Digital transformation is an irreversible trend in the world's Industry 4.0 process, but in reality, its implementation in Vietnamese SMEs is not easy due to certain barriers.
To understand this issue from an international perspective, the Business Forum Magazine had a discussion with Mr. Dennis Quennet, Director Sustainable Economic Development at GIZ Viet Nam.
What do you think about the capacity of Vietnamese SMEs for digital transformation? What challenges are they facing?
Regarding the capacity of Vietnamese SMEs in digital transformation, I think there are four key areas to address, and GIZ is contributing to this process.
First, it is the motivation for transformation. Many Vietnamese businesses are not ready for digital transformation because they perceive their operations as stable and are resistant to change due to the potential disruptions it may cause. Some businesses only recognize the risk when external pressure is imminent. For instance, in the textile or electronics industry, as the EU Green Deal exerts significant pressure on Vietnamese enterprises, they realize that digital and green transformation is an inevitable trend to maintain competitiveness. Failing to seize this opportunity could lead them to lag behind other countries in the region.
Second, it is about having a long-term vision. In working with Vietnamese businesses in digital transformation, we observed that many would need a long-term digital transformation strategy aligned with their business goals. In practice, many businesses only implement isolated digital solutions to address current challenges without shaping a comprehensive path towards full-scale digital transformation. Preparing well for changes with a long-term vision would make businesses more resilient to change.

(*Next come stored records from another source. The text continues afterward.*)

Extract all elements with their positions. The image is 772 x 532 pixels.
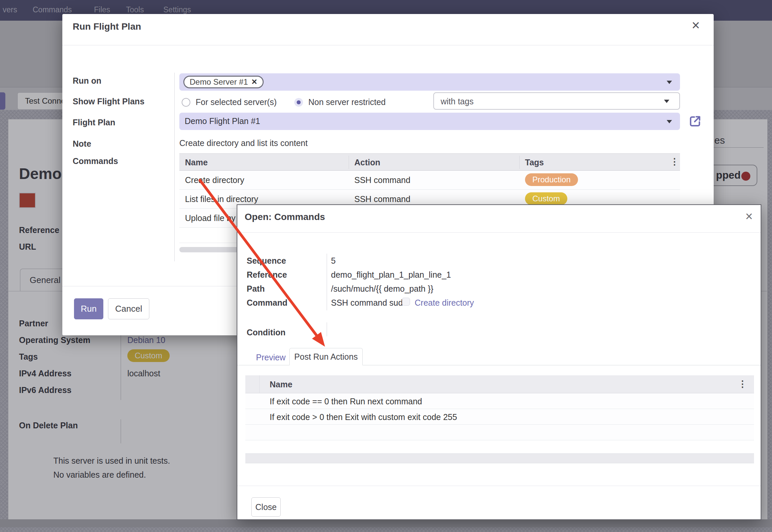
col-name[interactable]: Name xyxy=(270,380,292,389)
chevron-down-icon xyxy=(664,100,669,103)
command-value: SSH command sudo xyxy=(331,298,407,308)
close-button[interactable]: Close xyxy=(251,497,281,517)
flight-plan-label: Flight Plan xyxy=(73,118,115,127)
cell-action: SSH command xyxy=(354,175,410,185)
label-separator xyxy=(327,254,327,310)
open-commands-modal: Open: Commands × Sequence 5 Reference de… xyxy=(237,204,761,520)
reference-label: Reference xyxy=(247,270,287,280)
column-options-icon[interactable]: ⋮ xyxy=(738,379,747,389)
table-footer-band xyxy=(245,453,754,463)
col-name[interactable]: Name xyxy=(185,158,208,167)
close-icon[interactable]: × xyxy=(692,19,700,31)
table-row[interactable]: If exit code > 0 then Exit with custom e… xyxy=(245,409,754,425)
tab-post-run-actions[interactable]: Post Run Actions xyxy=(289,348,363,365)
col-divider xyxy=(259,375,260,393)
path-label: Path xyxy=(247,284,265,294)
flight-plan-value: Demo Flight Plan #1 xyxy=(185,116,260,126)
flight-plan-select[interactable]: Demo Flight Plan #1 xyxy=(179,113,680,130)
note-value: Create directory and list its content xyxy=(179,138,308,148)
condition-label: Condition xyxy=(247,328,286,337)
cell-name: Create directory xyxy=(185,175,244,185)
actions-table-header: Name ⋮ xyxy=(245,375,754,393)
radio-non-server-restricted[interactable] xyxy=(294,98,303,107)
run-on-label: Run on xyxy=(73,76,101,86)
with-tags-value: with tags xyxy=(441,97,474,106)
table-row[interactable]: If exit code == 0 then Run next command xyxy=(245,393,754,409)
server-tag-label: Demo Server #1 xyxy=(190,77,248,87)
modal-title: Run Flight Plan xyxy=(73,21,141,32)
col-divider xyxy=(519,156,520,169)
command-label: Command xyxy=(247,298,287,308)
radio-non-server-restricted-label[interactable]: Non server restricted xyxy=(308,97,386,107)
sudo-checkbox[interactable] xyxy=(402,298,410,306)
note-label: Note xyxy=(73,139,91,149)
column-options-icon[interactable]: ⋮ xyxy=(670,156,679,167)
chevron-down-icon xyxy=(667,81,672,84)
footer-divider xyxy=(237,486,761,486)
col-divider xyxy=(349,156,349,169)
create-directory-link[interactable]: Create directory xyxy=(415,298,474,308)
show-flight-plans-label: Show Flight Plans xyxy=(73,97,144,106)
cell-name: Upload file by xyxy=(185,213,235,223)
label-separator-2 xyxy=(327,322,327,336)
run-button[interactable]: Run xyxy=(74,298,103,319)
sequence-value: 5 xyxy=(331,256,336,266)
header-divider xyxy=(62,45,714,45)
tab-preview[interactable]: Preview xyxy=(256,353,286,362)
modal-title: Open: Commands xyxy=(245,212,325,222)
screen: vers Commands Files Tools Settings Test … xyxy=(0,0,772,532)
plan-table-header: Name Action Tags ⋮ xyxy=(179,153,680,171)
server-tag-pill[interactable]: Demo Server #1 ✕ xyxy=(183,76,264,88)
path-value: /such/much/{{ demo_path }} xyxy=(331,284,433,294)
commands-label: Commands xyxy=(73,156,118,166)
reference-value: demo_flight_plan_1_plan_line_1 xyxy=(331,270,451,280)
with-tags-select[interactable]: with tags xyxy=(433,92,680,110)
cell-action-name: If exit code == 0 then Run next command xyxy=(270,397,422,406)
chevron-down-icon xyxy=(667,120,672,123)
col-tags[interactable]: Tags xyxy=(525,158,544,167)
table-row[interactable]: Create directory SSH command Production xyxy=(179,171,680,190)
radio-for-selected-servers-label[interactable]: For selected server(s) xyxy=(196,97,277,107)
cell-action: SSH command xyxy=(354,194,410,204)
header-divider xyxy=(237,232,761,233)
table-empty-row xyxy=(245,425,754,440)
close-icon[interactable]: × xyxy=(745,210,753,222)
radio-for-selected-servers[interactable] xyxy=(182,98,190,107)
production-tag: Production xyxy=(525,173,578,186)
cell-name: List files in directory xyxy=(185,194,258,204)
remove-tag-icon[interactable]: ✕ xyxy=(251,78,257,86)
col-action[interactable]: Action xyxy=(354,158,380,167)
external-link-icon[interactable] xyxy=(688,114,702,129)
custom-tag: Custom xyxy=(525,192,567,205)
run-on-select[interactable]: Demo Server #1 ✕ xyxy=(179,73,680,91)
sequence-label: Sequence xyxy=(247,256,286,266)
cancel-button[interactable]: Cancel xyxy=(108,298,149,319)
label-separator xyxy=(174,73,175,261)
cell-action-name: If exit code > 0 then Exit with custom e… xyxy=(270,412,457,422)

Third, it is about resources, encompassing both human and financial resources. In digital businesses, human relations do not lose its importance, but may become even more important as they operate more in networks of startups, SMEs, and larger businesses. Access to finance is seen as a challenge for SMEs in Vietnam, to invest in business growth, despite the fact that Vietnam is currently enjoying a rather ‘comfortable’ condition with its young, innovative workforce with an entrepreneurial mindset.
Fourth, it is about digital technologies. Although the Vietnamese market has numerous providers of digital software solutions, these solutions often lack customization to meet the specific needs of individual businesses or sectors. I think it is important for Vietnam to not only import ‘overseas’ technologies but also to develop their own digital solutions, and there is a role for SMEs to play in this area. To seize this opportunity, SMEs need to address capacity challenges.
In collaborative projects related to Industry 4.0 in Vietnam, which economic sectors does GIZ focus on, and why?
In Vietnam, we are currently focusing on the manufacturing sector, such as textile or agricultural processing. These sectors have high export potential and are among the priorities of the Vietnamese Government. Being energy and labour intensive, both textile or agricultural processing industries present high potential for digital and green transformation that can generate a significant impact on Vietnam’s economy.
As Vietnam is increasingly linked to international markets, it is important to look at how Industry 4.0 advancements can be used to improve Vietnam’s position in export markets. There is good potential to boost green and digital business models in agriculture and textiles because there is a strong base in export markets where we can share relevant knowledge and experience with Vietnam’s SMEs.
The German Cooperation pays special attention to forestry, in which the wood industry offers a great deal for digital applications in identifying wood types, so as to create stronger links between this industry and the global supply chains.
Another area relevant to green and digital green development that we work in is energy transition. There is high potential to apply resource-efficient and digital technologies to developing energy-efficient solutions and enforcing the use of renewable energy sources.
Our future plan is to build a stronger linkage between the digital and green transformation of the economy, with a focus on mitigation areas and the circular economy, and we are working with Vietnam’s government and private sector partners to make this happen.
In your opinion, what impact does improving digital transformation capacity for SMEs have on Vietnam’s role in implementing EVFTA and bilateral trade with Germany?
Generally, I see more opportunities than challenges for Vietnam’s SMEs in adapting to changing value chains, making use of free trade agreements like the EVFTA, and getting access to the EU and ASEAN markets. Requirements from the EU are changing in the context of the European Green Deal, thereby environmental criteria are becoming more and more important to enter and stay in the market.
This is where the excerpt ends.